SUPPLIED MATERIAL section start

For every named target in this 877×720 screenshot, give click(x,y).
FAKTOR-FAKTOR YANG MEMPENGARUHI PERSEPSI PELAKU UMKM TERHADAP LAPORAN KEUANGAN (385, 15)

SUPPLIED MATERIAL section end
SUPPLIED MATERIAL section start

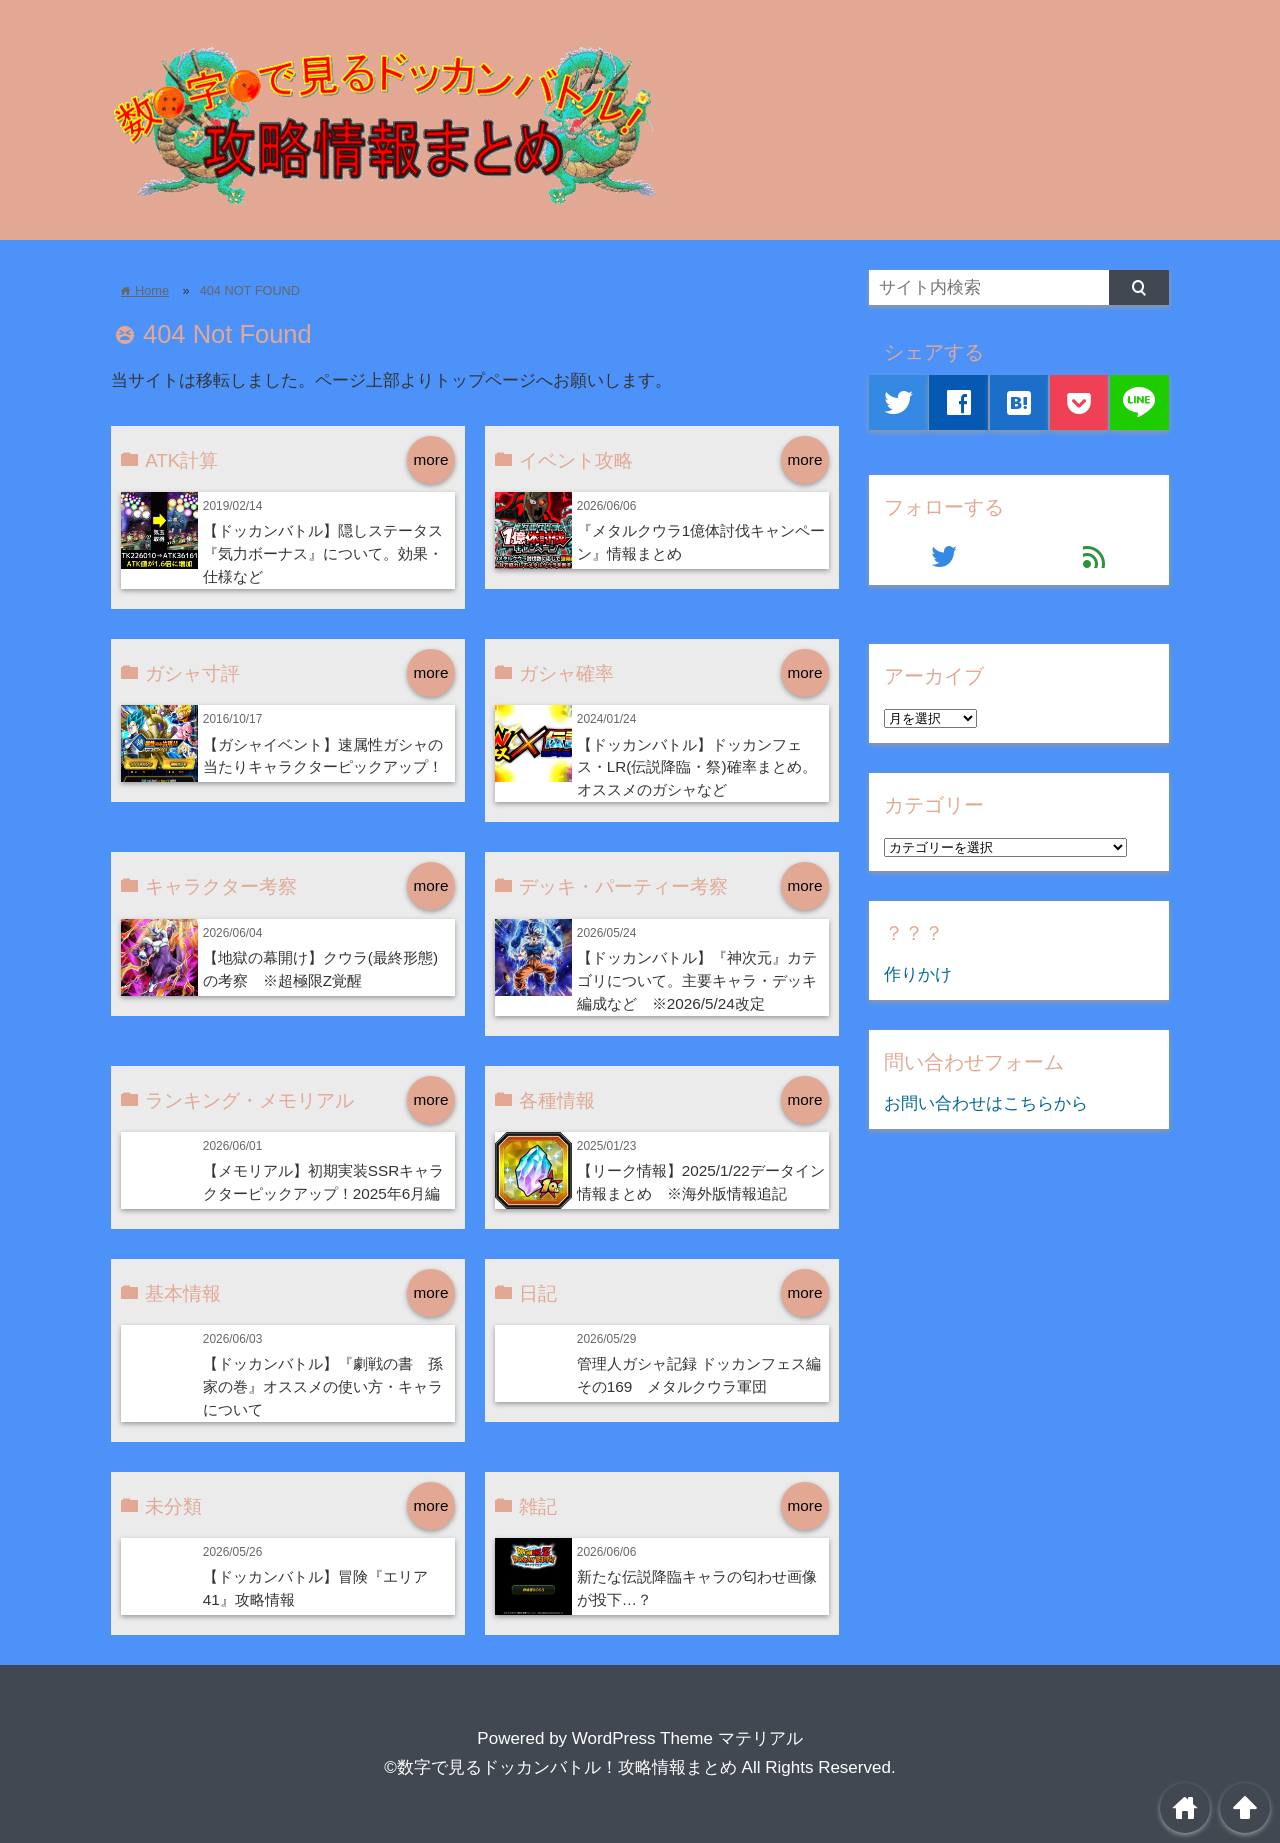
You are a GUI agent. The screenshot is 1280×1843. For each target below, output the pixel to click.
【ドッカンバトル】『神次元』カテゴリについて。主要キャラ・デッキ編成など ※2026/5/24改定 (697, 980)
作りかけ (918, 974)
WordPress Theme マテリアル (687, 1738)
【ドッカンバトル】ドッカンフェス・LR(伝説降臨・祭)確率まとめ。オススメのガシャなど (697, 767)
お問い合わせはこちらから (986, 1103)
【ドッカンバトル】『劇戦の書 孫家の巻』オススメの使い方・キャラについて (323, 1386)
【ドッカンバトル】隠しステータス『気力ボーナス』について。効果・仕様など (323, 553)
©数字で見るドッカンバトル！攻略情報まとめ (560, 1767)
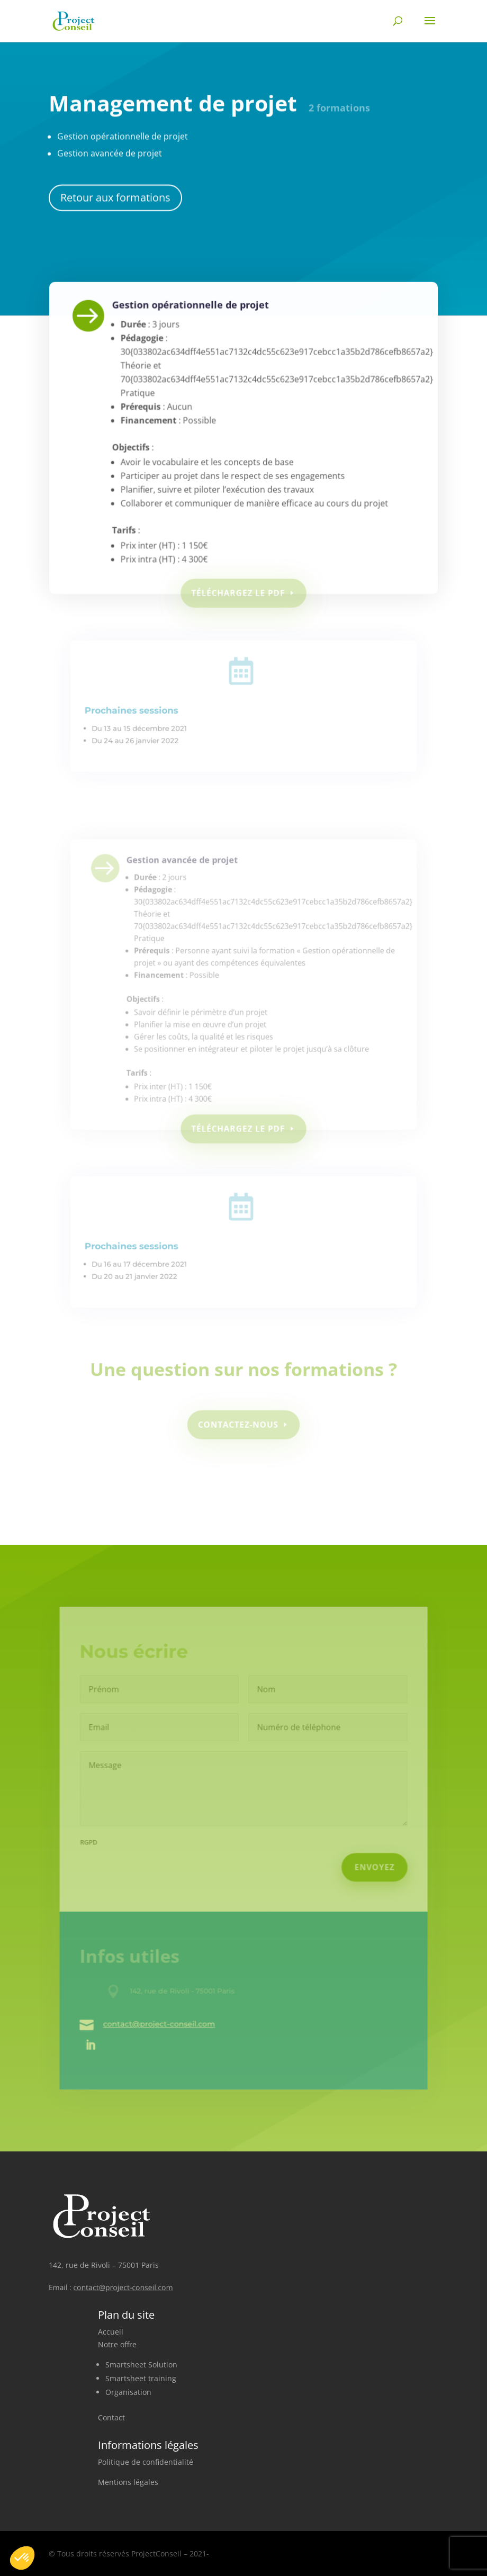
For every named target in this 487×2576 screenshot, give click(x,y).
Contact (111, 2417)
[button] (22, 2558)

SUPPLIED MATERIAL section end
SUPPLIED MATERIAL section start

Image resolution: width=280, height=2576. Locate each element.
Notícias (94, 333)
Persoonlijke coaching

SUPPLIED MATERIAL section end

**WORK TASK**
Extract the lines of the preceding material that run from the line with "For every named target in this 877×720" through the line with "FAKTOR-FAKTOR YANG MEMPENGARUHI", inclusive, reproducing them exactly and adding nothing.

**EXERCISE RESPONSE**
For every named target in this 877×720 screenshot, give click(x,y).
FAKTOR-FAKTOR YANG MEMPENGARUHI PERSEPSI PELAKU UMKM TERHADAP LAPORAN KEUANGAN (385, 15)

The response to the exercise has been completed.